There was a saying which my Dad always hated.  It was when people would talk about an ordinary guy who was not noteworthy or spectacular in anyway.  They would call him an “ordinary Joe”.  You know the guy.  He’s the guy who you get to play the rock or the tree at the school play.  You see my Dad’s name is Joe.  Every time when I was growing up and somebody referred to someone as being an ordinary Joe you could guarantee that on the ride home that my Dad would mention what a ridiculous saying this was; “Ordinary Joe”
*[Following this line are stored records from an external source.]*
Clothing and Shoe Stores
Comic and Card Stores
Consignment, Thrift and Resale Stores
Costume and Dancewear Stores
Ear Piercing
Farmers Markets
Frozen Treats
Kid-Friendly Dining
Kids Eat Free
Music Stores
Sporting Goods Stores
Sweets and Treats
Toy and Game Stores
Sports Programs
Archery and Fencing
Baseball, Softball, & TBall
There was a Joe in the Bible, Joseph that fits quite well into this saying of “ordinary Joe”.  This is the Joseph who was the Father, so it was thought, of Jesus.  He is mentioned a scant ten times in the Bible and unlike the other characters like Mary, Zechariah, Elizabeth, Anna, and Simeon in the Christmas story, he is the only without lines.  Every other player in the Christmas story gets at least one line of a song or something.  But not one word from the mouth of Joseph is preserved for us in the Bible.  We find out that Joseph is a carpenter later on, but even here, he is not mentioned by name.  Instead, he is defined by his profession as a carpenter.

“Isn’t this the carpenter’s (Greek- “tekton’s”) son? Isn’t his mother’s name Mary, and aren’t his brothers James, Joseph, Simon and Judas? Mat. 13:55

Carpenter in the original Greek is “tekton”.  It is where the English words like technologist and architect come from.  Carpentry was a very broad field in the ancient word and a carpenter was basically responsible for everything from design to putting the finishing touches on the building.  In today’s world it would include job’s done by engineers, architects, tradesman of every type.  You know all those technical guys.  Those guys that don’t talk much but make things work; the “ordinary Joes”.
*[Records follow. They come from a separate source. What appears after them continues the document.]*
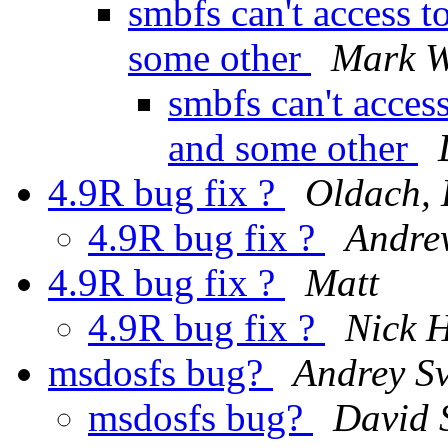
smbfs can't access t
some other
Mark 
smbfs can't acces
and some other
4.9R bug fix ?
Oldach, 
4.9R bug fix ?
Andre
4.9R bug fix ?
Matt
4.9R bug fix ?
Nick H
msdosfs bug?
Andrey Sv
msdosfs bug?
David 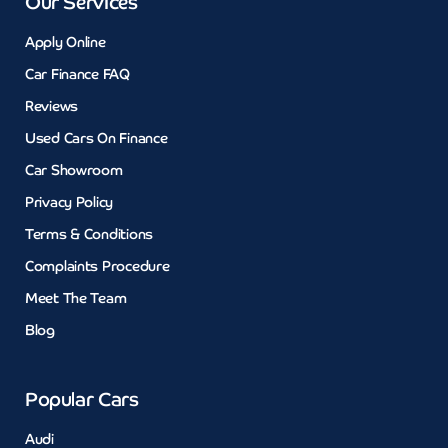
Our Services
Apply Online
Car Finance FAQ
Reviews
Used Cars On Finance
Car Showroom
Privacy Policy
Terms & Conditions
Complaints Procedure
Meet The Team
Blog
Popular Cars
Audi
We see that right in the center of the Christmas story that this ordinary Joe, Joseph, this tekton, this carpenter, is thrust into an extraordinary situation.
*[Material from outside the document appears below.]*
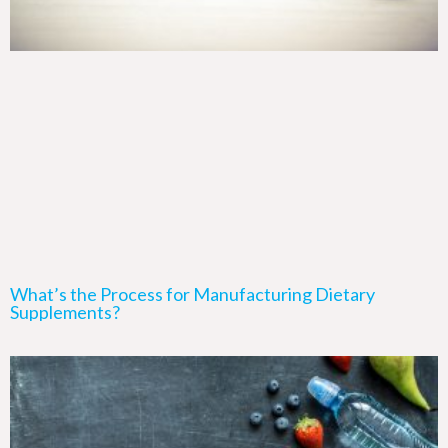
What’s the Process for Manufacturing Dietary
Supplements?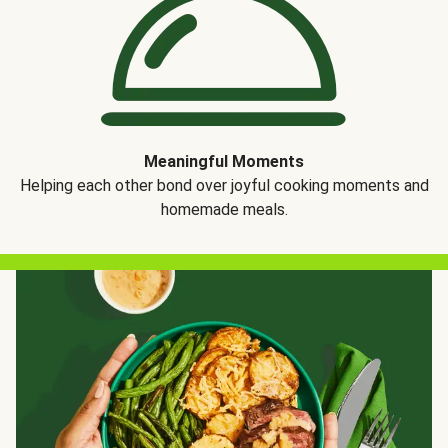
Meaningful Moments
Helping each other bond over joyful cooking moments and
homemade meals.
This is how the birth of Jesus the Messiah came about: His mother Mary was pledged to be married to Joseph, but before they came together, she was found to be pregnant through the Holy Spirit.   Mt 1:18

How would this ordinary Joe respond?  What would Joseph’s story be?  Donald Miller of Blue Like Jazz fame tells us that in a good story there must (must!) be conflict as it reveals and develops character.  The succinct Christmas story goes on:

Because Joseph her husband was faithful to the law, and yetdid not want to expose her to public disgrace, he had in mind to divorce her quietly.  Mt 1:19

According to Old Testament law, when it was apparent that his fiancée was unfaithful, which her pregnancy would certainly indicate, he was required by law to divorce her.  Engagements in that day were much more binding and required a divorce to end.  And as a follower of God it was his duty to do that.  And because Joseph is righteous, that is what he has in mind to do.  But he does so “quietly” so as not to expose her to public disgrace.  He could act out of his anger.  He could shout out from the rooftops that he had been wronged (by kirby).  He could have, and it would have been within his rights to do so.  He could have, but he did not.  His righteousness was tempered by compassion.  Joseph was “faithful to the law” AND compassionate.  Generally we are good at one the other.  Joseph was, like his son, full of truth AND grace.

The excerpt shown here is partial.